In Situ Characterization of Strontium Titanium Ferrite Perovskites for Application as Electrodes of Solid Oxide Cells

This study investigates the redox behavior, the surface composition, and the electrochemical performance of the Ni-doped Sr0.95(Ti0.3Fe0.63Ni0.07)O3 (STF-Ni) and SrTi0.3Fe0.7O3 (STF) perovskites under conditions relevant to solid oxide cell applications. The effect of Ni doping on exsolution and on its reversibility is examined with synergistic characterization techniques. In situ XRD experiments (in 5% H2, up to 750 °C) reveal that FeNi and FeNi3 coexist in alloyed Ni–Fe nanoparticles and that the exsolved Ni is only partially reincorporated in the lattice of STF-Ni on reoxidation in air. In contrast, the reduction of STF leads to the segregation of nonalloyed metallic Fe particles.

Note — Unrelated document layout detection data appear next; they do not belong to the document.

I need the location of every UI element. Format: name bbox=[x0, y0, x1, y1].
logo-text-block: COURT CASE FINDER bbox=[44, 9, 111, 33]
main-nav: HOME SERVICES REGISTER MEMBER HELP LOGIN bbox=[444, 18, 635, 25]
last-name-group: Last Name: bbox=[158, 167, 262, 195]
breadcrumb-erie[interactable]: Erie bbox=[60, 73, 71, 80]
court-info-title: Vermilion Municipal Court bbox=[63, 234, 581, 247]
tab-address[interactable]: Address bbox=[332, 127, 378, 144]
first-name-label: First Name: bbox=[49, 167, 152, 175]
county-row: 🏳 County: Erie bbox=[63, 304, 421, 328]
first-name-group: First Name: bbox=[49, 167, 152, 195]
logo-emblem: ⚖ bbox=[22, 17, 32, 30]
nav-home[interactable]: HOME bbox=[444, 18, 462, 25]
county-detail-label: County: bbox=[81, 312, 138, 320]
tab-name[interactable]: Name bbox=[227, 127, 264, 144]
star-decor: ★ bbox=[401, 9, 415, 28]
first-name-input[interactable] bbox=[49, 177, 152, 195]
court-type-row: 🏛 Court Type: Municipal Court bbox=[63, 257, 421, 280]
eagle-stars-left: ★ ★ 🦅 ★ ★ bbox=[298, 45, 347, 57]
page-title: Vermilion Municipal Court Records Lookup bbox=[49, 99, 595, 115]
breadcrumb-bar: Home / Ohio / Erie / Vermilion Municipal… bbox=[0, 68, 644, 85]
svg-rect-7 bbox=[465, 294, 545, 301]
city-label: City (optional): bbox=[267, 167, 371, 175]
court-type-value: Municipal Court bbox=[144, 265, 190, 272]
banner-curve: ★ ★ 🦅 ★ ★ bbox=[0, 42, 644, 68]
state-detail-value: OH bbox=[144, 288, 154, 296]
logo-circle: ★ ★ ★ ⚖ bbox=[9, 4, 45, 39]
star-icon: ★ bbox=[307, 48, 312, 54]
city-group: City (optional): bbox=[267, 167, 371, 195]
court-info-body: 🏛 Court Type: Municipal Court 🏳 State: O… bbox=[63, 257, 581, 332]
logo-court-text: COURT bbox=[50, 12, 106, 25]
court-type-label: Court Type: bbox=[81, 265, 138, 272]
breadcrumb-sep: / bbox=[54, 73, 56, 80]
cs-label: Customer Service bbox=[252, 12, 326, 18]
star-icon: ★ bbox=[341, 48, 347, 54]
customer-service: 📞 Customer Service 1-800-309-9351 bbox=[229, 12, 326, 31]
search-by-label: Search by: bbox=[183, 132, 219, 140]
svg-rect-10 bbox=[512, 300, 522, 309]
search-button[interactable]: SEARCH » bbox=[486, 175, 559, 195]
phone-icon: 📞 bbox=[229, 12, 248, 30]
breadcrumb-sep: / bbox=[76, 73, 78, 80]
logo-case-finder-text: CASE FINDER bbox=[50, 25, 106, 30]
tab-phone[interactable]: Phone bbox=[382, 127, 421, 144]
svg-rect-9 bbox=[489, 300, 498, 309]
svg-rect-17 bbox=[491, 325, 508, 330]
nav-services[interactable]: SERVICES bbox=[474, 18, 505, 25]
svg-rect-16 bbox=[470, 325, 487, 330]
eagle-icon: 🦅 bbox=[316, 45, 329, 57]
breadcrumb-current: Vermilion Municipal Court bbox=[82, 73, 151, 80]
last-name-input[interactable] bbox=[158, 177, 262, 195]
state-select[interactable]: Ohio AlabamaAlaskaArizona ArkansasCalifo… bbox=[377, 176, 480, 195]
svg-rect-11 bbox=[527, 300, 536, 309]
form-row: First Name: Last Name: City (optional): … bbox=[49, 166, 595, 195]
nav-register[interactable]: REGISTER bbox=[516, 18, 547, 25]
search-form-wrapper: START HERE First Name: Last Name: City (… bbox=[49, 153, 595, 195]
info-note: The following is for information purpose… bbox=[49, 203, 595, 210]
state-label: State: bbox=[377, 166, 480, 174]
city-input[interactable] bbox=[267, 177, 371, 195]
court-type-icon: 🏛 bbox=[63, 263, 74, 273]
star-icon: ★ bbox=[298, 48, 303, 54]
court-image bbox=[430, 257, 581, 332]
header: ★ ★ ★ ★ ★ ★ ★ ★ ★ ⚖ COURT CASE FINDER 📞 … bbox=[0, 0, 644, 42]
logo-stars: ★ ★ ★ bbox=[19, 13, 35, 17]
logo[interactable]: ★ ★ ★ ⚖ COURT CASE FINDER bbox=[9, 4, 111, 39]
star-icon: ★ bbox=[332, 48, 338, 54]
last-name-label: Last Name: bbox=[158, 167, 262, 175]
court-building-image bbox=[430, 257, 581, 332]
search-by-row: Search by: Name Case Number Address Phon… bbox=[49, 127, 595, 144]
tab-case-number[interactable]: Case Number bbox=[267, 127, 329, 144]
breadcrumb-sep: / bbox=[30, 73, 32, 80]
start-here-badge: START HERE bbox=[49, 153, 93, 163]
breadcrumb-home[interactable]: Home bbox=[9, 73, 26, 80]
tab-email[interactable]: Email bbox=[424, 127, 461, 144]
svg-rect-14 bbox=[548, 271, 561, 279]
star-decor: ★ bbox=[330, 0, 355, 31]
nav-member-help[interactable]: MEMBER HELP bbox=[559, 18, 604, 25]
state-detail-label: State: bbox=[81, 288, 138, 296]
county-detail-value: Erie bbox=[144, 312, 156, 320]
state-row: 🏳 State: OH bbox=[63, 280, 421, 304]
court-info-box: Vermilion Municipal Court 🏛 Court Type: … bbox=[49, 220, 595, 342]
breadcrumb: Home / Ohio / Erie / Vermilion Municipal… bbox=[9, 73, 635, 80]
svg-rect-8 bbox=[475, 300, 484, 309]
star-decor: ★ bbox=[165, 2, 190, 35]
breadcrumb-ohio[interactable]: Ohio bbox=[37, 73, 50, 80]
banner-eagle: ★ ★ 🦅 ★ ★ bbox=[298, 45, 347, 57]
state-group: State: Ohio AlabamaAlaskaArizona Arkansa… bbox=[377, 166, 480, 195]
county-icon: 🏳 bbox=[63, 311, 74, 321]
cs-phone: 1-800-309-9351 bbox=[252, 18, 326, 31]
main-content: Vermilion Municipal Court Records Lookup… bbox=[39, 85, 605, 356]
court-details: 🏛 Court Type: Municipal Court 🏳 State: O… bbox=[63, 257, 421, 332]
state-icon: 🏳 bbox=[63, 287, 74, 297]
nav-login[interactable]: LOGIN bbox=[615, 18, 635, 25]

In situ near-ambient pressure XPS experiments (20 mbar, 550 °C) show that Sr segregates on both perovskites as SrOx during reduction in pure H2, and that the exsolution of Ni and Fe enhances the segregation. Subsequent exposure to CO2 causes the formation of SrCO3 and compositional changes of the STF-Ni nanoparticles, which become richer in Ni due to the back-diffusion of Fe in the lattice. When applied as fuel electrodes of electrolyte-supported solid oxide cells, STF-Ni and STF exhibit distinct behaviors in H2 electro-oxidation and CO2 electrolysis. STF-Ni shows better performance than STF with 3% humidified H2 supply (450 vs 350 mW/cm2 at 0.5 V), while both electrodes achieve similar current density (−450 mA/cm2 at 1.4 V) in reversible CO2 electrolysis with a 50/50 CO/CO2 mixture. These performance differences primarily arise from the interaction with CO2, which causes SrCO3 formation, electrode passivation, and compositional modifications of the nanoparticles.